How we think about Zero Trust Performance

This post is also available in 简体中文, 繁體中文, 日本語 and 한국어.

Cloudflare has done several deep dives into Zero Trust performance in 2023 alone: one in January, one in March, and one for Speed Week. In each of them, we outline a series of tests we perform and then show that we’re the fastest. While some may think that this is a marketing stunt, it’s not: the tests we devised aren’t necessarily built to make us look the best, our network makes us look the best when we run the tests.

We’ve discussed why performance matters in our blogs before, but the short version is that poor performance is a threat vector: the last thing we want is for your users to turn off Zero Trust to get an experience that is usable for them. Our goal is to improve performance because it helps improve the security of your users, the security of the things that matter most to you, and enables your users to be more productive.

When we run Zero Trust performance tests, we start by measuring end-to-end latency from when a user sends a packet to when the Zero Trust proxy receives, forwards, and inspects the packet, to when the destination website processes the packet and all the way back to the user. This number, called HTTP Response, is often used in Application Services tests to measure the performance of CDNs. We use this to measure our Zero Trust services as well, but it’s not the only way to measure performance. Zscaler measures their performance through something called proxy latency, while Netskope measures theirs through a decrypted latency SLA. Some providers don’t think about performance at all!

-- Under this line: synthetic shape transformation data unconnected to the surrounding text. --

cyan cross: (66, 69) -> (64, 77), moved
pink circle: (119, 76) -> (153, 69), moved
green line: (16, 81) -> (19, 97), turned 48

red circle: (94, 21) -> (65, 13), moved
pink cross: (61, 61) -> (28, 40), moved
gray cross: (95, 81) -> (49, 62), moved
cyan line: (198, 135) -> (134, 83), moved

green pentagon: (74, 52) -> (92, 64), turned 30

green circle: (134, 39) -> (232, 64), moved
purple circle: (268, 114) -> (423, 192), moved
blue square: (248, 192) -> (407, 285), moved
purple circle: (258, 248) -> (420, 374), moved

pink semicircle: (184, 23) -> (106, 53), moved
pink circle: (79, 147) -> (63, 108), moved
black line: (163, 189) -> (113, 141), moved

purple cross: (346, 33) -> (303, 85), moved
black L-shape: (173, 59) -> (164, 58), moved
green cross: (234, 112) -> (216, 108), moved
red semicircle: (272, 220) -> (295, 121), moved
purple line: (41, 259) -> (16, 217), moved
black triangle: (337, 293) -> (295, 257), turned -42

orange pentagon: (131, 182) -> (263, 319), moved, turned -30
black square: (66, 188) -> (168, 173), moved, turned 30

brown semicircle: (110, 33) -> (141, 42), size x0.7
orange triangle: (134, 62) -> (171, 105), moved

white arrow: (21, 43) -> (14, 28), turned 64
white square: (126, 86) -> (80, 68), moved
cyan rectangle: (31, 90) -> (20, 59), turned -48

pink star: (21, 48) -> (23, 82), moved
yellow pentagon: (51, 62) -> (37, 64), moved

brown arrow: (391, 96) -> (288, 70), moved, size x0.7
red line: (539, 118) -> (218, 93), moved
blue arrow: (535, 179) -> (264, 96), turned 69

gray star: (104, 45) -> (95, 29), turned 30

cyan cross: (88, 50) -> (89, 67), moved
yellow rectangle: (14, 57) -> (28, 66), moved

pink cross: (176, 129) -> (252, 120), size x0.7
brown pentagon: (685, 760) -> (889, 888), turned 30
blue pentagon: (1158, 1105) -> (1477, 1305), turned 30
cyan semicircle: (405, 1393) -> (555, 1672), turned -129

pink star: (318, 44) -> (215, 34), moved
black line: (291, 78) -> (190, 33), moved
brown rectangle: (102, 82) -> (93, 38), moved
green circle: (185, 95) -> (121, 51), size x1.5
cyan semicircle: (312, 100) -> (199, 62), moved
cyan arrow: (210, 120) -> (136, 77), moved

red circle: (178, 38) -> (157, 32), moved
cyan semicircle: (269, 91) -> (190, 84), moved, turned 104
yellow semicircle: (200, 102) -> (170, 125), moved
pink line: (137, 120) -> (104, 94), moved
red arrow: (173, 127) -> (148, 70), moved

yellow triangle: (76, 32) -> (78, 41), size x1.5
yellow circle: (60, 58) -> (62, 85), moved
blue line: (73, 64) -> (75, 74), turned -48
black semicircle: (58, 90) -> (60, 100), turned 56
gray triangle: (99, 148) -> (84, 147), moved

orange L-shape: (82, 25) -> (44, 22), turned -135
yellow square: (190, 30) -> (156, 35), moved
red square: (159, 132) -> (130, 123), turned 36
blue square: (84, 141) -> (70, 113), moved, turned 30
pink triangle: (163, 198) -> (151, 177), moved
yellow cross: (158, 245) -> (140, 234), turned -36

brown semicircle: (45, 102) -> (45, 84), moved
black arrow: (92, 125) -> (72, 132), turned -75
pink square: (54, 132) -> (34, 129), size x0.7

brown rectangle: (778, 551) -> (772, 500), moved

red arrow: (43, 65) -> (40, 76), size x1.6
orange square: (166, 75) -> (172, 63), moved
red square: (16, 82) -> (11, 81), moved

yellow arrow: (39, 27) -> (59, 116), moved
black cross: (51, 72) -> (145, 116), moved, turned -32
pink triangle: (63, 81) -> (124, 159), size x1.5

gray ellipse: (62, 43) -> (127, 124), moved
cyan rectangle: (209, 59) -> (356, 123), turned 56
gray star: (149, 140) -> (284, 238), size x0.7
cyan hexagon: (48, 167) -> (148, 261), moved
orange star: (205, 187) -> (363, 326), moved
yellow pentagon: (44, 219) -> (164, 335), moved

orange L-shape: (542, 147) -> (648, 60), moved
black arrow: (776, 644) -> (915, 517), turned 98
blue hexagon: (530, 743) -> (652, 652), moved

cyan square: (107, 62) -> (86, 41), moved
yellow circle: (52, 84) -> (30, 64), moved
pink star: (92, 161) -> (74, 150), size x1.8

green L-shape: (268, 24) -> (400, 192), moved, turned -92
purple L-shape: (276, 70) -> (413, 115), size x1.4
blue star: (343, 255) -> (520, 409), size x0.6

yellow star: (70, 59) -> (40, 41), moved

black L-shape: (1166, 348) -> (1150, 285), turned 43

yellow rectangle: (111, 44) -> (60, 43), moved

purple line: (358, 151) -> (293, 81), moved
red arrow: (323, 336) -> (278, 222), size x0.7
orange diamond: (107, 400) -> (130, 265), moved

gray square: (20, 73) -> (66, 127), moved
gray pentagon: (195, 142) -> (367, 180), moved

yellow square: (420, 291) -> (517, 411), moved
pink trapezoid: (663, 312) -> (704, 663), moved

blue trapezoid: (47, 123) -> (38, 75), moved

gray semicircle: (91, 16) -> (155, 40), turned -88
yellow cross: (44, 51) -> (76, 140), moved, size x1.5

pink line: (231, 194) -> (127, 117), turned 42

There are many ways to view network performance. However, at Cloudflare we believe the best way to measure performance is to use end-to-end HTTP response measurements. In this blog, we’re going to talk about why end-to-end performance is the most important thing to look at, why other methods like proxy latency and decrypted latency SLAs are insufficient for performance evaluations, and how you can measure your Zero Trust performance like we do.

Let’s start at the very beginning

When evaluating performance for any scenario, the most important thing to consider is what exactly you’re supposed to be measuring. This may seem obvious, but oftentimes the things we’re evaluating don’t do a great job of actually measuring the impact users see. A great example of this is when users look at network speed tests: measuring bandwidth doesn’t accurately measure how fast your Internet connection is.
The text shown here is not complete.